● **Material for the task**
┄┄┄┄┄┄┄┄┄┄┄┄┄┄┄┄┄┄┄┄

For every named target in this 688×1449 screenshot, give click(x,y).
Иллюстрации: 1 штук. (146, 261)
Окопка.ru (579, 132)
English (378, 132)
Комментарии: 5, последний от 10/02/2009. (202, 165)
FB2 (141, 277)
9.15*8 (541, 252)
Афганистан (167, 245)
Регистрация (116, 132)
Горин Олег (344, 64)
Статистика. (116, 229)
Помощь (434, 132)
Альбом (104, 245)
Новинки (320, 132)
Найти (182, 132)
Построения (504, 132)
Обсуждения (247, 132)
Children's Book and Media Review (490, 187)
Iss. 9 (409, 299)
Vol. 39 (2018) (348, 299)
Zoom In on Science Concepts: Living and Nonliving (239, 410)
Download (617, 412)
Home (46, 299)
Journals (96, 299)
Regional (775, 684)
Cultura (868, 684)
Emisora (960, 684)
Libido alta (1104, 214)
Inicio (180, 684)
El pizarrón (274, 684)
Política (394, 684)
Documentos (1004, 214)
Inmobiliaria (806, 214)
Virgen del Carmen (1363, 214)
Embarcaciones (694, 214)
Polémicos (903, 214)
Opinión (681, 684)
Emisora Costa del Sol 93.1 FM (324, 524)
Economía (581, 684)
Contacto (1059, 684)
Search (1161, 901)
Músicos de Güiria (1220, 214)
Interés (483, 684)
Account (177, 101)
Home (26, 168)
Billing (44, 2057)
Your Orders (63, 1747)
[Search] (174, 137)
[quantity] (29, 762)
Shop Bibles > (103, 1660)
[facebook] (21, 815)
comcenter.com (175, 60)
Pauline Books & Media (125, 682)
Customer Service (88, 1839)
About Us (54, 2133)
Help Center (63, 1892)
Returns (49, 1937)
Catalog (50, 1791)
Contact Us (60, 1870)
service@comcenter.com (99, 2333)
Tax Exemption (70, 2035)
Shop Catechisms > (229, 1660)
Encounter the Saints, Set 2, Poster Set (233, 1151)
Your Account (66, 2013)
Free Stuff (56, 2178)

┄┄┄┄┄┄┄┄┄┄┄┄┄┄┄┄┄┄┄┄

● **What needs to be done**
Nothing but the lines from the one containing "Окопка.ru (579, 132)" through the last line of the listing should be output, each exactly as written.

● **Final answer**
Окопка.ru (579, 132)
English (378, 132)
Комментарии: 5, последний от 10/02/2009. (202, 165)
FB2 (141, 277)
9.15*8 (541, 252)
Афганистан (167, 245)
Регистрация (116, 132)
Горин Олег (344, 64)
Статистика. (116, 229)
Помощь (434, 132)
Альбом (104, 245)
Новинки (320, 132)
Найти (182, 132)
Построения (504, 132)
Обсуждения (247, 132)
Children's Book and Media Review (490, 187)
Iss. 9 (409, 299)
Vol. 39 (2018) (348, 299)
Zoom In on Science Concepts: Living and Nonliving (239, 410)
Download (617, 412)
Home (46, 299)
Journals (96, 299)
Regional (775, 684)
Cultura (868, 684)
Emisora (960, 684)
Libido alta (1104, 214)
Inicio (180, 684)
El pizarrón (274, 684)
Política (394, 684)
Documentos (1004, 214)
Inmobiliaria (806, 214)
Virgen del Carmen (1363, 214)
Embarcaciones (694, 214)
Polémicos (903, 214)
Opinión (681, 684)
Emisora Costa del Sol 93.1 FM (324, 524)
Economía (581, 684)
Contacto (1059, 684)
Search (1161, 901)
Músicos de Güiria (1220, 214)
Interés (483, 684)
Account (177, 101)
Home (26, 168)
Billing (44, 2057)
Your Orders (63, 1747)
[Search] (174, 137)
[quantity] (29, 762)
Shop Bibles > (103, 1660)
[facebook] (21, 815)
comcenter.com (175, 60)
Pauline Books & Media (125, 682)
Customer Service (88, 1839)
About Us (54, 2133)
Help Center (63, 1892)
Returns (49, 1937)
Catalog (50, 1791)
Contact Us (60, 1870)
service@comcenter.com (99, 2333)
Tax Exemption (70, 2035)
Shop Catechisms > (229, 1660)
Encounter the Saints, Set 2, Poster Set (233, 1151)
Your Account (66, 2013)
Free Stuff (56, 2178)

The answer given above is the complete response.